2. Lack of quantitative comparison of other DMFT results to more established impurity solvers.
3. No demonstration of scaling or error behavior in larger Hilbert spaces (n >> 3).
4. The manuscript focuses heavily on numerical performance, with less discussion of the physical implications of the results.

Major:
1. While the authors emphasize the general applicability of their method to arbitrary multi-orbital systems, the benchmarks are mainly restricted to models with two or three orbitals. The scaling of computational cost and approximation error in larger Hilbert spaces (n >> 3) is not demonstrated, and the growth of the expansion length p in such cases remains a potential limitation, particularly at large β. For example, in Fig.2, the “random poles” benchmark shows a saturation of p relative to the DLR basis size which indicates that the advantage over DLR may diminish in more complex spectral structures. Additional discussion or data illustrating this scaling would be valuable.

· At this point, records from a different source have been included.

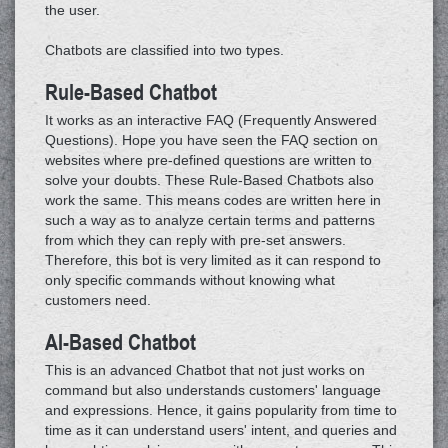
the user.
Chatbots are classified into two types.
Rule-Based Chatbot
It works as an interactive FAQ (Frequently Answered
Questions). Hope you have seen the FAQ section on
websites where pre-defined questions are written to
solve your doubts. These Rule-Based Chatbots also
work the same. This means codes are written here in
such a way as to analyze certain terms and patterns
from which they can reply with pre-set answers.
Therefore, this bot is very limited as it can respond to
only specific commands without knowing what
customers need.
AI-Based Chatbot
This is an advanced Chatbot that not just works on
command but also understands customers' language
and expressions. Hence, it gains popularity from time to
time as it can understand users' intent, and queries and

2. While the authors convincingly show performance at β=10 (high temperature) and β=1000 (low temperature), it would be helpful to include results for intermediate inverse temperatures, e.g., β=50–200 in Fig. 1. These are typical parameter ranges in practical applications of DMFT and quantum embedding methods. A clearer illustration of how the required number of poles p scales in this regime would strengthen the assessment of the method’s practical efficiency. It seems authors calculated for β=40 , so adding this data to Fig.1 would make the presentation more consistent and complete.


3. Fig.5 and Fig.7 demonstrate that the proposed solver can be applied within a fully self-consistent DMFT loop in a multi-orbital system, I am concerned that the observed low-frequency errors (particularly near ωₙ=0) and the clear m-dependence of the self-energy could potentially lead to inaccuracies or instability in physically relevant quantities such as quasiparticle weights or magnetic ordering. It would be valuable if the authors could comment on this by comparing the physical observables obtained in their DMFT calculations (e.g., quasiparticle weights, Neel temperatures) to results from more established impurity solvers, such as CTQMC or NRG, in order to clarify the extent to which the observed m-dependence and low-frequency errors translate into deviations in physically relevant quantities.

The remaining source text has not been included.